Chris: Aus Notwendigkeit. Ich wollte eigentlich immer nur Gitarrist sein, aber wir fanden keinen Sänger, der zur Musik passte, also habe ich es ausprobiert – und die Jungs fanden, dass meine Stimme originell klingt. Es dauerte lange, bis ich mich beim Singen selbstsicher fühlte und meine Stimme auch mochte.
Frontmann Chris Robertson (Bild: Jimmy Fontaine)
Der größte Schritt bestand für mich darin, mich von einem singenden Gitarristen in einen Sänger zu verwandeln, der auch Gitarre spielt. Heute ist das meine Rolle – ich trage die Songs.
Ben: Und er macht das toll. Früher wurde er für seine Solos geschätzt, heute bewegt seine Stimme Menschen.
Was bedeutet Erfolg heute für euch, und wie geht ihr mit den Frustrationen um, die das unstete Musikgeschäft mit sich bringt?
Chris: Man darf nicht zulassen, dass das Geschäft die Freude an der Musik zerstört, aber auch nicht blind sein; es ist schließlich unser Beruf, der unsere Existenz sichern soll.

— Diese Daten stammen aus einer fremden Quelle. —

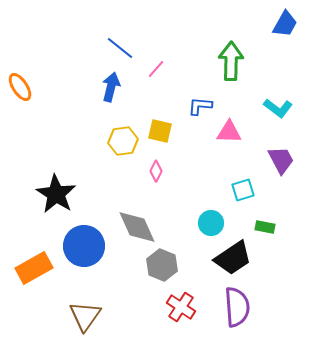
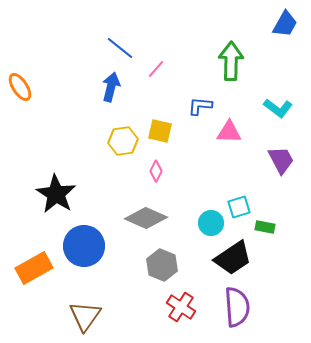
cyan square: moved 4 px left, 17 px down
gray diamond: moved 9 px right, 9 px up; rotated 42 degrees counterclockwise
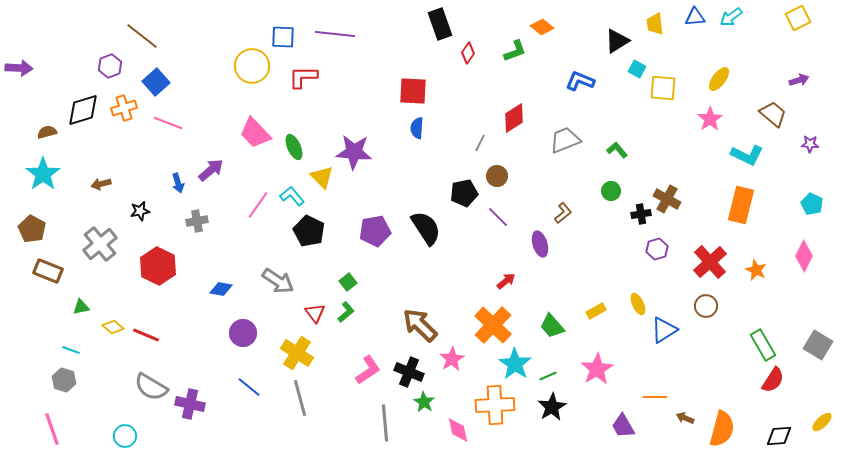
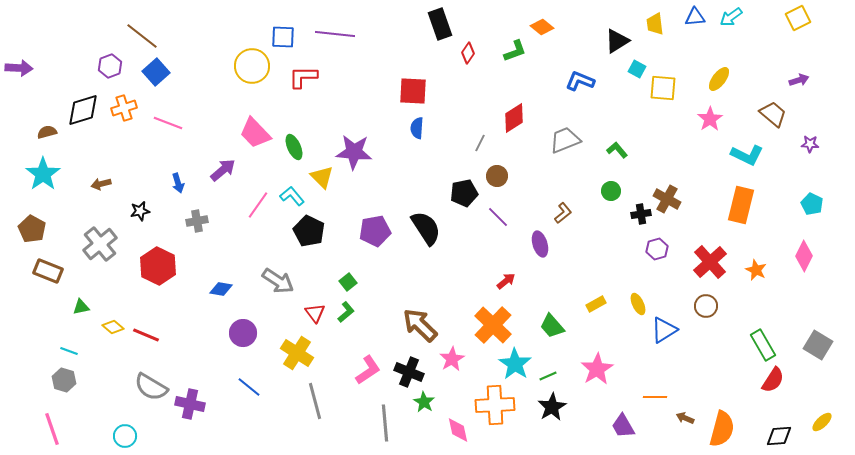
blue square at (156, 82): moved 10 px up
purple arrow at (211, 170): moved 12 px right
yellow rectangle at (596, 311): moved 7 px up
cyan line at (71, 350): moved 2 px left, 1 px down
gray line at (300, 398): moved 15 px right, 3 px down
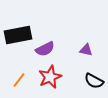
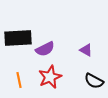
black rectangle: moved 3 px down; rotated 8 degrees clockwise
purple triangle: rotated 16 degrees clockwise
orange line: rotated 49 degrees counterclockwise
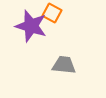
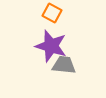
purple star: moved 20 px right, 20 px down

Man muss ein gesundes Gleichgewicht finden und ein gutes Team haben, das einen unterstützt. Zum Glück haben wir beides.
Erfolg bedeutet in der heutigen Rockwelt, einfach weitermachen zu können. Wenn man ihn messen will, dann daran, wie lange man tun darf, was man liebt. Wir haben jetzt 25 Jahre geschafft – hoffentlich geht es noch lange weiter.
Man sieht junge Bands, die in Arenen spielen und trotzdem kaum Geld haben. Das ist die Realität. Deshalb bin ich dankbar dafür, dass wir früh etwas aufgebaut haben.
Ben: Erfolg ist, glücklich zu sein. Wenn Leute schreiben: „Eure Musik hat mein Leben verändert” – das ist Erfolg.
Abschließend noch ein schnelles Frage-Antwort-Spiel. Was war der erste Song, bei dem ihr wusstet: Hier entsteht etwas Besonderes?
Chris: Unser allererster gemeinsamer Song, ‚Walkin”. Er befindet sich auf dem Album ‚Rock N’ Roll Tape’, das wir 2003 in Eigenregie veröffentlicht haben.
Ein Song eines anderen Künstlers, den ihr gern geschrieben hättet?
Chris: ‚Manic Depression’ von Hendrix. Oder ‚Spanish Castle Magic’.
Ben: Schwierige Frage. ‚Tuesday’s Gone’ von Lynyrd Skynyrd, würde ich sagen. Für mich ist das der größte Song aller Zeiten. ‚Happy Birthday’ geschrieben zu haben, wäre in finanzieller Hinsicht aber auch nicht schlecht.
Die letzte Platte eines anderen Künstlers, die euch beeindruckt hat?
Ben: Beartooths ‚The Surface’, von vorne bis hinten klasse.
Chris: ‚søn of dad’ von Stephen Wilson Jr., fantastisches Songwriting.
Ein Wort, das ‚Celebrate’ auf den Punkt bringt?
Chris: „Roh”, aber nicht auf die Produktion bezogen, sondern im emotionalen Sinn.